= Directions =
From the entries that follow, copy each line in which "image" appears.

Structured page parsing data:
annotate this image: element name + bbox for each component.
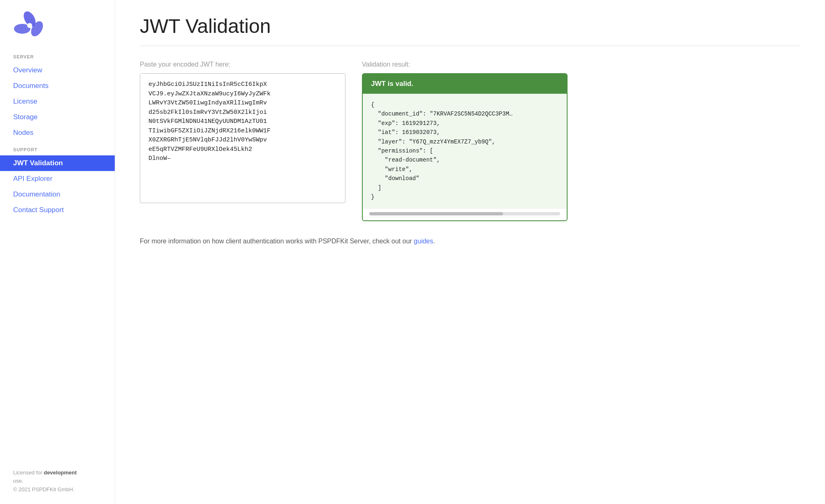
sidebar-item-overview[interactable]: Overview bbox=[0, 62, 115, 78]
jwt-input[interactable]: eyJhbGciOiJSUzI1NiIsInR5cCI6IkpX VCJ9.ey… bbox=[140, 74, 345, 201]
scrollbar-track bbox=[369, 212, 560, 215]
info-text-prefix: For more information on how client authe… bbox=[140, 238, 414, 245]
sidebar-item-nodes[interactable]: Nodes bbox=[0, 125, 115, 141]
sidebar-footer: Licensed for development use. © 2021 PSP… bbox=[0, 459, 115, 494]
sidebar-item-storage[interactable]: Storage bbox=[0, 109, 115, 125]
validation-section: Validation result: JWT is valid. { "docu… bbox=[362, 61, 568, 221]
footer-use: use. bbox=[13, 478, 23, 484]
svg-point-3 bbox=[27, 23, 32, 28]
info-text: For more information on how client authe… bbox=[140, 236, 800, 247]
validation-header: JWT is valid. bbox=[363, 74, 567, 94]
footer-copyright: © 2021 PSPDFKit GmbH. bbox=[13, 486, 74, 492]
validation-result-label: Validation result: bbox=[362, 61, 568, 68]
validation-json: { "document_id": "7KRVAF2SC5N54D2QCC3P3M… bbox=[371, 100, 558, 201]
sidebar-item-api-explorer[interactable]: API Explorer bbox=[0, 171, 115, 187]
page-title: JWT Validation bbox=[140, 15, 800, 37]
app-logo bbox=[13, 12, 46, 36]
sidebar-item-license[interactable]: License bbox=[0, 94, 115, 109]
jwt-input-section: Paste your encoded JWT here: eyJhbGciOiJ… bbox=[140, 61, 345, 203]
title-divider bbox=[140, 46, 800, 46]
main-content: JWT Validation Paste your encoded JWT he… bbox=[115, 0, 825, 504]
footer-license-bold: development bbox=[44, 469, 76, 476]
sidebar-item-jwt-validation[interactable]: JWT Validation bbox=[0, 155, 115, 171]
sidebar-item-contact-support[interactable]: Contact Support bbox=[0, 202, 115, 218]
info-text-suffix: . bbox=[433, 238, 435, 245]
guides-link[interactable]: guides bbox=[414, 238, 433, 245]
validation-box: JWT is valid. { "document_id": "7KRVAF2S… bbox=[362, 73, 568, 221]
content-layout: Paste your encoded JWT here: eyJhbGciOiJ… bbox=[140, 61, 800, 221]
footer-license-prefix: Licensed for bbox=[13, 469, 44, 476]
validation-body: { "document_id": "7KRVAF2SC5N54D2QCC3P3M… bbox=[363, 94, 567, 209]
support-section-label: SUPPORT bbox=[0, 147, 115, 155]
server-section-label: SERVER bbox=[0, 54, 115, 62]
sidebar-item-documents[interactable]: Documents bbox=[0, 78, 115, 94]
sidebar: SERVER Overview Documents License Storag… bbox=[0, 0, 115, 504]
jwt-textarea-wrapper: eyJhbGciOiJSUzI1NiIsInR5cCI6IkpX VCJ9.ey… bbox=[140, 73, 345, 203]
jwt-input-label: Paste your encoded JWT here: bbox=[140, 61, 345, 68]
validation-status: JWT is valid. bbox=[371, 80, 413, 88]
logo-area bbox=[0, 12, 115, 51]
scrollbar-thumb bbox=[369, 212, 503, 215]
sidebar-item-documentation[interactable]: Documentation bbox=[0, 187, 115, 202]
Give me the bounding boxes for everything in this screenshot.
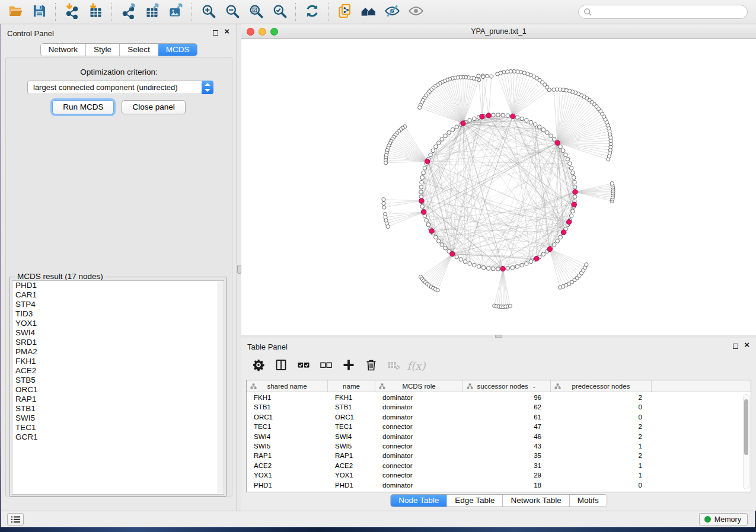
export-network-icon — [120, 3, 136, 21]
table-cell: RAP1 — [335, 451, 374, 460]
toolbar-separator — [295, 3, 296, 21]
column-header-predecessor-nodes[interactable]: predecessor nodes — [551, 380, 652, 392]
export-image-button[interactable] — [164, 1, 187, 23]
refresh-view-icon — [304, 3, 320, 21]
table-scrollbar[interactable] — [743, 394, 749, 489]
memory-label: Memory — [714, 515, 741, 524]
run-mcds-button[interactable]: Run MCDS — [52, 100, 114, 114]
table-cell: SWI4 — [254, 432, 327, 441]
toolbar-separator — [192, 3, 192, 21]
table-cell: dominator — [382, 451, 462, 460]
duplicate-network-button[interactable] — [333, 1, 356, 23]
result-list-item[interactable]: GCR1 — [12, 432, 224, 442]
control-panel-close-icon[interactable]: × — [224, 26, 229, 36]
mcds-result-list[interactable]: PHD1CAR1STP4TID3YOX1SWI4SRD1PMA2FKH1ACE2… — [12, 280, 224, 495]
result-list-item[interactable]: STP4 — [12, 300, 224, 309]
result-list-item[interactable]: YOX1 — [12, 319, 224, 328]
save-session-button[interactable] — [27, 1, 51, 23]
tab-network-table[interactable]: Network Table — [503, 495, 569, 507]
optimization-criterion-label: Optimization criterion: — [6, 68, 232, 76]
show-all-button[interactable] — [404, 1, 428, 23]
import-network-button[interactable] — [60, 1, 84, 23]
delete-columns-button[interactable] — [360, 355, 382, 376]
select-all-button[interactable] — [292, 355, 315, 376]
show-columns-button[interactable] — [270, 355, 292, 376]
control-panel-float-icon[interactable] — [213, 30, 218, 36]
settings-button[interactable] — [247, 355, 270, 376]
toolbar-separator — [111, 3, 112, 21]
result-list-item[interactable]: SWI4 — [12, 328, 224, 338]
export-network-button[interactable] — [116, 1, 140, 23]
tab-network[interactable]: Network — [41, 44, 86, 56]
zoom-selected-button[interactable] — [267, 1, 291, 23]
table-scrollbar-thumb[interactable] — [744, 399, 748, 455]
tab-node-table[interactable]: Node Table — [391, 495, 446, 507]
result-list-item[interactable]: ACE2 — [12, 366, 224, 376]
result-list-scrollbar[interactable] — [218, 281, 223, 493]
column-header-shared-name[interactable]: shared name — [247, 380, 328, 392]
table-cell: 2 — [551, 422, 642, 431]
refresh-view-button[interactable] — [300, 1, 324, 23]
result-list-item[interactable]: PHD1 — [12, 281, 224, 290]
leaf-nodes[interactable] — [382, 69, 615, 309]
result-list-item[interactable]: RAP1 — [12, 395, 224, 404]
column-header-MCDS-role[interactable]: MCDS role — [375, 380, 463, 392]
table-panel-float-icon[interactable] — [733, 344, 738, 349]
desktop-wallpaper-strip — [0, 527, 756, 532]
result-list-item[interactable]: SWI5 — [12, 414, 224, 423]
result-list-item[interactable]: TID3 — [12, 309, 224, 319]
result-list-item[interactable]: STB1 — [12, 404, 224, 414]
vertical-splitter[interactable] — [237, 24, 241, 511]
tab-edge-table[interactable]: Edge Table — [446, 495, 502, 507]
hide-selected-button[interactable] — [380, 1, 404, 23]
table-row[interactable]: SWI5SWI5connector431 — [247, 441, 751, 451]
network-canvas[interactable] — [241, 39, 756, 335]
memory-button[interactable]: Memory — [699, 513, 748, 525]
tab-motifs[interactable]: Motifs — [569, 495, 607, 507]
table-row[interactable]: ORC1ORC1dominator610 — [247, 412, 751, 422]
zoom-fit-button[interactable] — [244, 1, 267, 23]
table-row[interactable]: TEC1TEC1connector472 — [247, 422, 751, 431]
control-panel-title: Control Panel — [7, 29, 54, 38]
close-panel-button[interactable]: Close panel — [122, 100, 185, 114]
export-table-button[interactable] — [140, 1, 164, 23]
open-file-button[interactable] — [4, 1, 27, 23]
result-list-item[interactable]: ORC1 — [12, 385, 224, 395]
table-panel-close-icon[interactable]: × — [744, 339, 749, 350]
table-row[interactable]: STB1STB1dominator620 — [247, 402, 751, 412]
create-column-button[interactable] — [337, 355, 360, 376]
result-list-item[interactable]: TEC1 — [12, 423, 224, 432]
delete-columns-icon — [364, 358, 378, 374]
table-row[interactable]: SWI4SWI4dominator462 — [247, 432, 751, 441]
first-neighbors-button[interactable] — [356, 1, 380, 23]
import-table-button[interactable] — [84, 1, 107, 23]
zoom-in-button[interactable] — [196, 1, 220, 23]
result-list-item[interactable]: CAR1 — [12, 290, 224, 300]
table-row[interactable]: YOX1YOX1connector291 — [247, 470, 751, 480]
import-table-icon — [88, 3, 104, 21]
zoom-out-button[interactable] — [220, 1, 244, 23]
result-list-item[interactable]: SRD1 — [12, 338, 224, 347]
tab-select[interactable]: Select — [119, 44, 158, 56]
table-row[interactable]: PHD1PHD1dominator180 — [247, 480, 751, 490]
table-row[interactable]: FKH1FKH1dominator962 — [247, 393, 751, 402]
search-input[interactable] — [578, 5, 748, 19]
column-header-successor-nodes[interactable]: successor nodes⌄ — [463, 380, 551, 392]
control-panel-tabs: NetworkStyleSelectMCDS — [40, 43, 198, 56]
result-list-item[interactable]: FKH1 — [12, 357, 224, 366]
tab-mcds[interactable]: MCDS — [158, 44, 197, 56]
result-list-item[interactable]: PMA2 — [12, 347, 224, 357]
table-cell: 1 — [551, 461, 642, 470]
unselect-all-button[interactable] — [315, 355, 337, 376]
table-cell: dominator — [382, 402, 462, 412]
table-cell: ORC1 — [254, 412, 327, 422]
table-row[interactable]: RAP1RAP1dominator352 — [247, 451, 751, 460]
result-list-item[interactable]: STB5 — [12, 376, 224, 385]
table-cell: 0 — [551, 412, 642, 422]
vertical-splitter-handle[interactable] — [237, 265, 241, 274]
table-row[interactable]: ACE2ACE2connector311 — [247, 461, 751, 470]
task-history-button[interactable] — [7, 513, 24, 525]
tab-style[interactable]: Style — [85, 44, 119, 56]
column-header-name[interactable]: name — [328, 380, 375, 392]
criterion-dropdown[interactable]: largest connected component (undirected) — [27, 81, 213, 94]
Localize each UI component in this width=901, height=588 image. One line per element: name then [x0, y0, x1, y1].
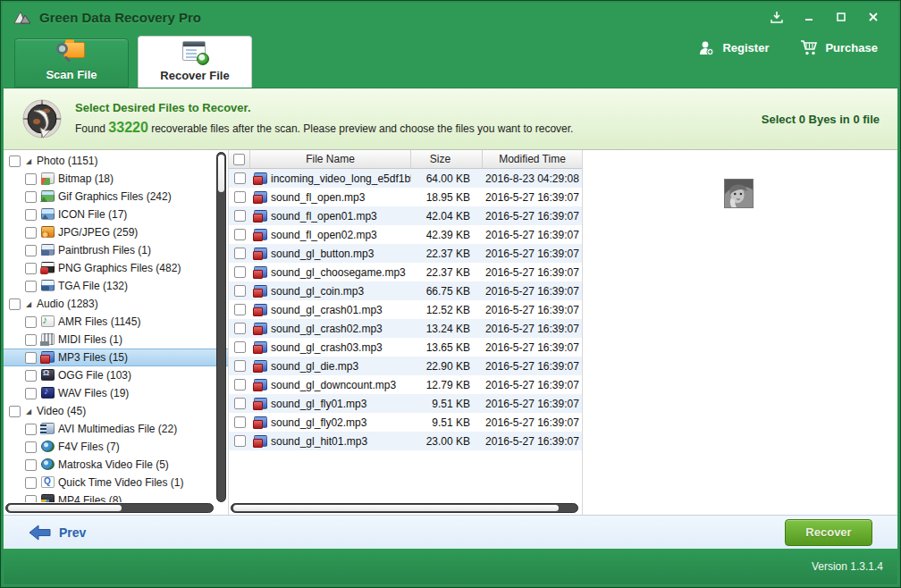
tree-item[interactable]: Quick Time Video Files (1) [4, 474, 228, 491]
tree-item[interactable]: PNG Graphics Files (482) [4, 259, 228, 277]
table-row[interactable]: sound_fl_open.mp3 18.95 KB 2016-5-27 16:… [229, 188, 582, 206]
tab-recover-file[interactable]: Recover File [138, 36, 252, 88]
scrollbar-thumb[interactable] [8, 505, 122, 511]
tree-item-label: Matroska Video File (5) [58, 458, 169, 471]
tree-horizontal-scrollbar[interactable] [5, 503, 214, 513]
row-checkbox[interactable] [234, 435, 246, 447]
expand-arrow-icon[interactable]: ◢ [24, 300, 33, 308]
table-row[interactable]: incoming_video_long_e5df1b5... 64.00 KB … [229, 169, 582, 188]
tree-item[interactable]: Gif Graphics Files (242) [4, 188, 228, 206]
tree-item[interactable]: JPG/JPEG (259) [4, 223, 228, 241]
row-checkbox[interactable] [234, 416, 246, 428]
tree-item[interactable]: Bitmap (18) [4, 170, 228, 188]
column-header-modified-time[interactable]: Modified Time [483, 150, 582, 168]
tree-item-checkbox[interactable] [25, 227, 37, 239]
tree-item-checkbox[interactable] [25, 441, 37, 453]
column-header-file-name[interactable]: File Name [250, 150, 411, 168]
select-all-checkbox[interactable] [233, 154, 245, 165]
row-checkbox[interactable] [234, 304, 246, 315]
table-row[interactable]: sound_fl_open02.mp3 42.39 KB 2016-5-27 1… [229, 225, 582, 244]
tree-item-checkbox[interactable] [9, 406, 21, 417]
tree-item[interactable]: TGA File (132) [4, 277, 228, 295]
scrollbar-thumb[interactable] [233, 505, 559, 511]
table-row[interactable]: sound_gl_die.mp3 22.90 KB 2016-5-27 16:3… [229, 357, 582, 375]
titlebar: Green Data Recovery Pro [4, 4, 897, 30]
table-row[interactable]: sound_gl_fly01.mp3 9.51 KB 2016-5-27 16:… [229, 394, 582, 413]
tree-item-checkbox[interactable] [25, 424, 37, 435]
tree-item[interactable]: MP3 Files (15) [4, 349, 228, 366]
recover-button[interactable]: Recover [785, 519, 872, 546]
tree-item-checkbox[interactable] [9, 298, 21, 310]
table-horizontal-scrollbar[interactable] [231, 503, 578, 513]
tree-vertical-scrollbar[interactable] [216, 152, 226, 502]
tree-item-checkbox[interactable] [25, 263, 37, 274]
row-checkbox[interactable] [234, 172, 246, 184]
row-checkbox[interactable] [234, 360, 246, 372]
row-checkbox[interactable] [234, 248, 246, 259]
tab-scan-file[interactable]: Scan File [14, 38, 129, 88]
tree-item-checkbox[interactable] [25, 495, 37, 503]
row-checkbox[interactable] [234, 398, 246, 409]
tree-item-checkbox[interactable] [25, 388, 37, 399]
row-checkbox[interactable] [234, 229, 246, 240]
file-name: sound_fl_open01.mp3 [271, 210, 377, 223]
table-row[interactable]: sound_gl_fly02.mp3 9.51 KB 2016-5-27 16:… [229, 413, 582, 432]
tree-item-checkbox[interactable] [9, 155, 21, 167]
table-row[interactable]: sound_gl_coin.mp3 66.75 KB 2016-5-27 16:… [229, 281, 582, 300]
register-button[interactable]: Register [698, 39, 769, 56]
tree-item-label: MIDI Files (1) [58, 333, 122, 346]
tree-item-checkbox[interactable] [25, 352, 37, 364]
scrollbar-thumb[interactable] [218, 155, 224, 192]
tree-item-checkbox[interactable] [25, 477, 37, 489]
tree-item-checkbox[interactable] [25, 334, 37, 346]
table-row[interactable]: sound_gl_button.mp3 22.37 KB 2016-5-27 1… [229, 244, 582, 263]
table-row[interactable]: sound_gl_choosegame.mp3 22.37 KB 2016-5-… [229, 263, 582, 281]
tree-item-checkbox[interactable] [25, 173, 37, 185]
tree-item-checkbox[interactable] [25, 209, 37, 221]
tree-item[interactable]: AMR Files (1145) [4, 313, 228, 331]
tree-item-checkbox[interactable] [25, 459, 37, 471]
table-row[interactable]: sound_gl_crash03.mp3 13.65 KB 2016-5-27 … [229, 338, 582, 357]
row-checkbox[interactable] [234, 210, 246, 222]
table-row[interactable]: sound_fl_open01.mp3 42.04 KB 2016-5-27 1… [229, 206, 582, 225]
tree-item[interactable]: ◢ Audio (1283) [4, 295, 228, 313]
tree-item-checkbox[interactable] [25, 245, 37, 256]
tree-item[interactable]: ICON File (17) [4, 206, 228, 223]
table-row[interactable]: sound_gl_downcount.mp3 12.79 KB 2016-5-2… [229, 375, 582, 394]
close-icon[interactable] [860, 8, 887, 26]
tree-item[interactable]: MP4 Files (8) [4, 491, 228, 502]
tree-item[interactable]: ◢ Video (45) [4, 402, 228, 420]
table-row[interactable]: sound_gl_crash01.mp3 12.52 KB 2016-5-27 … [229, 300, 582, 319]
prev-button[interactable]: Prev [29, 525, 86, 541]
tree-item[interactable]: ◢ Photo (1151) [4, 152, 228, 170]
tree-item-checkbox[interactable] [25, 316, 37, 328]
mp4-icon [40, 494, 55, 502]
column-header-size[interactable]: Size [411, 150, 483, 168]
minimize-icon[interactable] [796, 8, 822, 26]
table-row[interactable]: sound_gl_hit01.mp3 23.00 KB 2016-5-27 16… [229, 432, 582, 450]
tree-item[interactable]: F4V Files (7) [4, 438, 228, 456]
row-checkbox[interactable] [234, 341, 246, 353]
tree-item[interactable]: Matroska Video File (5) [4, 456, 228, 474]
tree-item-checkbox[interactable] [25, 281, 37, 292]
tree-item[interactable]: Paintbrush Files (1) [4, 241, 228, 259]
maximize-icon[interactable] [828, 8, 855, 26]
tree-item-checkbox[interactable] [25, 370, 37, 382]
preview-image[interactable] [724, 179, 754, 208]
download-icon[interactable] [763, 8, 790, 26]
tree-item[interactable]: WAV Files (19) [4, 384, 228, 402]
row-checkbox[interactable] [234, 191, 246, 203]
icon-file-icon [40, 208, 55, 221]
tree-item-checkbox[interactable] [25, 191, 37, 203]
purchase-button[interactable]: Purchase [799, 39, 878, 56]
row-checkbox[interactable] [234, 266, 246, 278]
table-row[interactable]: sound_gl_crash02.mp3 13.24 KB 2016-5-27 … [229, 319, 582, 338]
row-checkbox[interactable] [234, 285, 246, 297]
tree-item[interactable]: OGG File (103) [4, 366, 228, 384]
tree-item[interactable]: AVI Multimedias File (22) [4, 420, 228, 438]
expand-arrow-icon[interactable]: ◢ [24, 157, 33, 165]
row-checkbox[interactable] [234, 323, 246, 334]
row-checkbox[interactable] [234, 379, 246, 391]
tree-item[interactable]: MIDI Files (1) [4, 331, 228, 349]
expand-arrow-icon[interactable]: ◢ [24, 407, 33, 416]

= Exercise result =
annotate this image: element name + bbox for each component.
export-image-button[interactable] — [164, 1, 187, 23]
Localize each UI component in this width=901, height=588 image. One line per element: name then [x0, y0, x1, y1].
preview-image[interactable] [724, 179, 754, 208]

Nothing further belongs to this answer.